Nap Overton – Morgan Keegan
Good morning. So on one specific portfolio, the Marriott No. 2, has Residence Inns, that I believe expires at the end of 2010 and you’ve received notice that that will not be renewed. The question is, are those Gen 1 Residence Inns and what are your plans for that group of properties?
John Murray
Thanks for the question. Those are not Gen 1 Residence Inns. We don't have any Gen 1 Residence Inns. I believe our oldest Residence Inns are Gen 4 [ph]. Our current expectation obviously it’s couple of years away, but our current expectation is that we would set up a TRS to become the tenant on that portfolio and we would have a management agreement – management relationship directly with Marriott International. It’s an existing management contract on that portfolio that runs I think until 2019. So the owner’s priority in a lot of those features would remain unchanged.
Nap Overton – Morgan Keegan
Okay. And then did you say there were two or three of the Marriott portfolios under which the recent payments had fell short of the base minimum rent?
John Murray
There are currently two portfolios, the Marriott No. 3 and Marriott No. 4 portfolio were we received payments equal to the expected cash flow for the Marriott's four week period, rather than the contractual amount.
Nap Overton – Morgan Keegan
Okay. And did you make an additional comment about the agreement No. 10? Or did I misunderstand that?
John Murray
I think you misunderstood.
Nap Overton – Morgan Keegan
Okay, all right. And then do know how much funding to TravelCenters of America do you expect to fund in 2009?
Mark Kleifges
Nap, this is Mark.

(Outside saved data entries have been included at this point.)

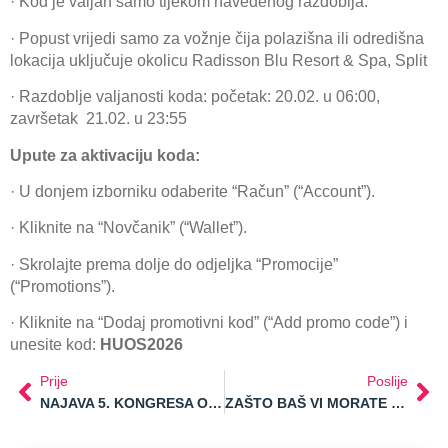
· Kod je valjan samo tijekom navedenog razdoblja.
· Popust vrijedi samo za vožnje čija polazišna ili odredišna
lokacija uključuje okolicu Radisson Blu Resort & Spa, Split
· Razdoblje valjanosti koda: početak: 20.02. u 06:00,
završetak 21.02. u 23:55
Upute za aktivaciju koda:
· U donjem izborniku odaberite “Račun” (“Account”).
· Kliknite na “Novčanik” (“Wallet”).
· Skrolajte prema dolje do odjeljka “Promocije”
(“Promotions”).
· Kliknite na “Dodaj promotivni kod” (“Add promo code”) i
unesite kod:
HUOS2026
Prije
Poslije
NAJAVA 5. KONGRESA OBITELJSKOG SMJEŠTAJA
ZAŠTO BAŠ VI MORATE POSJETITI 5.KONGRES OBITELJSKOG SMJEŠTAJA?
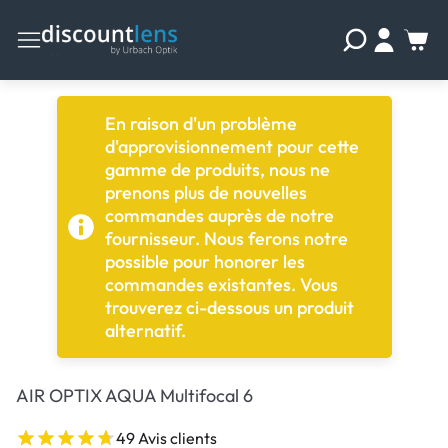
En raison d'un problème
d'approvisionnement pour cette
gamme de produits, nous ne
prenons plus de nouvelles
commandes auprès de notre
fournisseur. Nous ferons notre
possible pour honorer les
commandes existantes. Vous
trouverez ci-dessous un produit
alternatif.
AIR OPTIX AQUA Multifocal 6
49 Avis clients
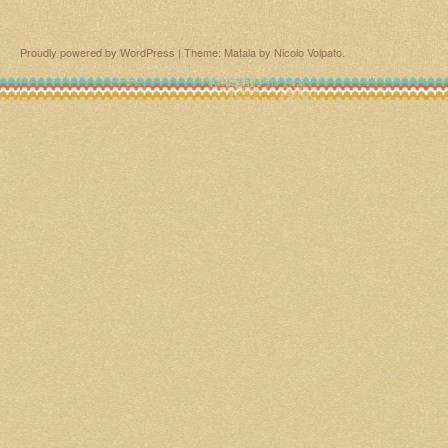
Proudly powered by WordPress
|
Theme: Matala by
Nicolo Volpato
.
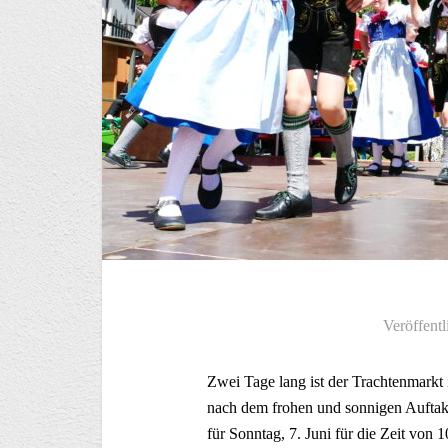
Veröffentl
Zwei Tage lang ist der Trachtenmark
nach dem frohen und sonnigen Auftak
für Sonntag, 7. Juni für die Zeit von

There is about $16.5 million, $17 million of funding obligations that remain under the initial $125 million we committed to TA. And my best guess is that we will make that funding in 2009. Other than that I'm not currently expecting any additional funding.
Nap Overton – Morgan Keegan
Okay, all right. And then based on your taxable income, or reasonable estimate of that what kind of flexibility, do you think you have in terms of the dividend payment to be able to maintain REIT status, if the Board were to decide to reduce the dividend.
Mark Kleifges
Well, Nap, it's difficult to give guidance on taxable income without giving earnings guidance. So, I guess all I can do is point you to last year's dividend allocation for tax purposes and about 86% of last year's dividend was ordinary income with the remaining 14% return to capital. So that will give you a snapshot of how much flexibility we would have had last year and then you can work from there with your current earnings model to figure out how much flexibility we may have this year.